An Italian detective story from the early 1970s (translated from the Italian). Our hard-working, divorced detective has a woman that he visits on Sundays but that doesn’t stop him from hitting on a beautiful, supposedly happily married woman who is a person of interest in the latest murder. A small-time architect has been found bludgeoned in his office. As the police start to close in, a second man is murdered.
This is a good story with lots of local color of Turin, which is unusual because that city is one of Italy’s industrial cities, not one of the artsy tourist centers like Florence, Rome, Venice or Naples where most Italian novels are set.
The book is quite humorous throughout, as when the police do a Keystone cops roundup of prostitutes on a wealthy woman’s estate.

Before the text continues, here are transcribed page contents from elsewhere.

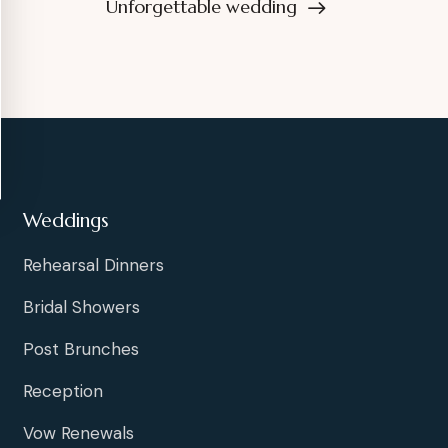
Unforgettable wedding
Weddings
Rehearsal Dinners
Bridal Showers
Post Brunches
Reception
Vow Renewals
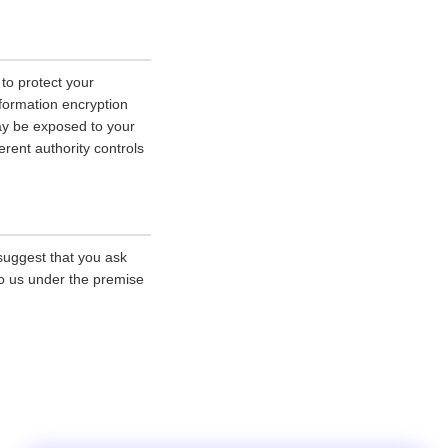
 to protect your
nformation encryption
ay be exposed to your
erent authority controls
 suggest that you ask
 to us under the premise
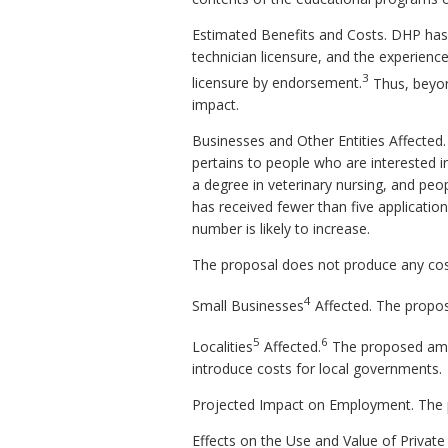
Estimated Benefits and Costs.
DHP has 
technician licensure, and the experience
3
licensure by endorsement.
Thus, beyon
impact.
Businesses and Other Entities Affected
pertains to people who are interested 
a degree in veterinary nursing, and peop
has received fewer than five applicatio
number is likely to increase.
The proposal does not produce any cos
4
Small Businesses
Affected.
The propos
5
6
Localities
Affected.
The proposed amen
introduce costs for local governments.
Projected Impact on Employment.
The 
Effects on the Use and Value of Private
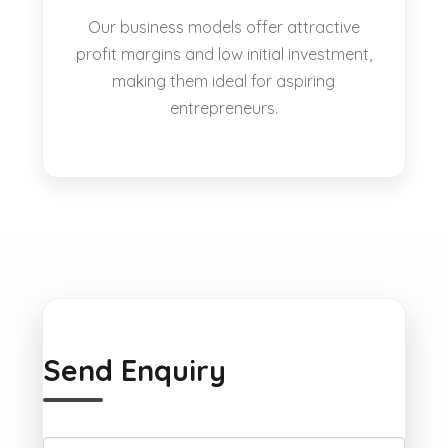
Our business models offer attractive
profit margins and low initial investment,
making them ideal for aspiring
entrepreneurs.
Send Enquiry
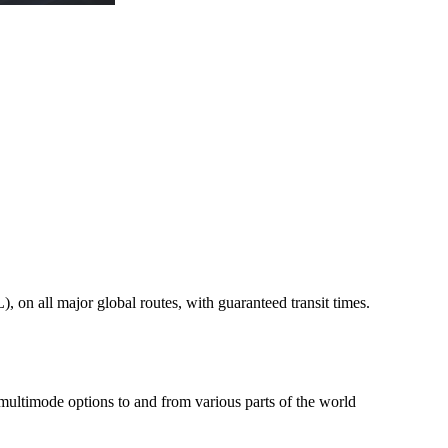
on all major global routes, with guaranteed transit times.
 multimode options to and from various parts of the world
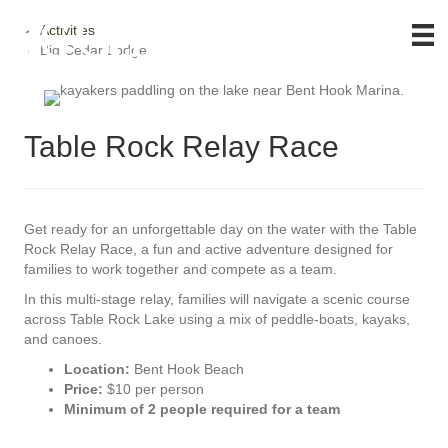
Activities
Big Cedar Lodge
Table Rock Relay Race
Get ready for an unforgettable day on the water with the Table
Rock Relay Race, a fun and active adventure designed for
families to work together and compete as a team.
In this multi-stage relay, families will navigate a scenic course
across Table Rock Lake using a mix of peddle-boats, kayaks,
and canoes.
Location:
Bent Hook Beach
Price:
$10 per person
Minimum of 2 people required for a team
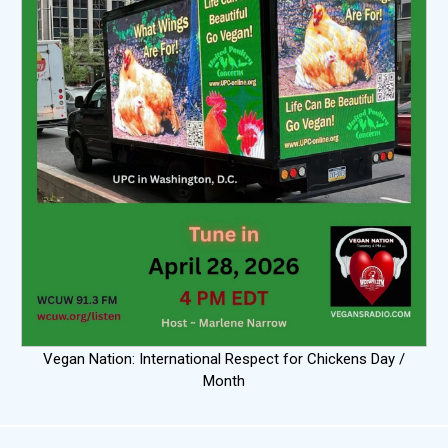
Vegan Nation: International Respect for Chickens Day /
Month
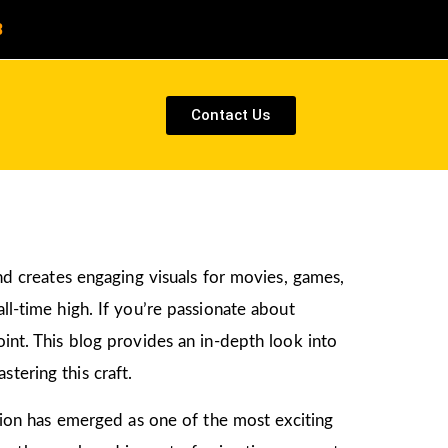
8
Contact Us
and creates engaging visuals for movies, games,
ll-time high. If you’re passionate about
point. This blog provides an in-depth look into
tering this craft.
ation has emerged as one of the most exciting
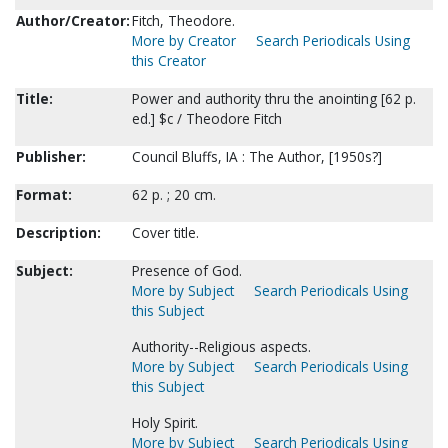
Author/Creator:
Fitch, Theodore.
More by Creator
Search Periodicals Using
this Creator
Title:
Power and authority thru the anointing [62 p.
ed.] $c / Theodore Fitch
Publisher:
Council Bluffs, IA : The Author, [1950s?]
Format:
62 p. ; 20 cm.
Description:
Cover title.
Subject:
Presence of God.
More by Subject
Search Periodicals Using
this Subject
Authority--Religious aspects.
More by Subject
Search Periodicals Using
this Subject
Holy Spirit.
More by Subject
Search Periodicals Using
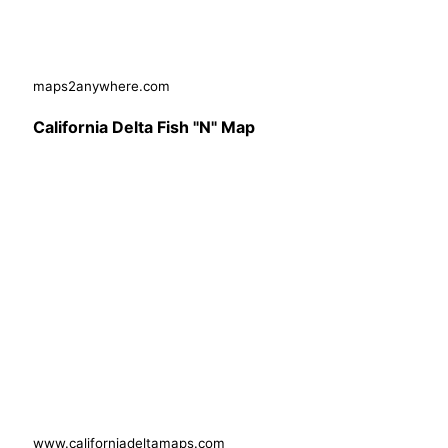
maps2anywhere.com
California Delta Fish "N" Map
www.californiadeltamaps.com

One of the characters is an Italian professor who loves to make jabs at American academic deconstructionism while he stifles his audiences and students with the same type of gibberish. (He associates all American academic work with California and pornography.)
We learn a lot about the Italian police bureaucracy and how its procedures (at least in the 70’s) are tied up in socio-economic class. Because a couple of the suspects, such as the beautiful woman, are upper-class, the police tiptoe around and check upstairs, downstairs and sideways before even daring to question the suspects.
There are many characters and it helps to keep track of them as you start reading. Two of the suspects are a gay couple and their eventual breakup is one of the most devastating yet romantic portrayals of a gay relationship that I have read. (And, again, this was written in the 1970’s.)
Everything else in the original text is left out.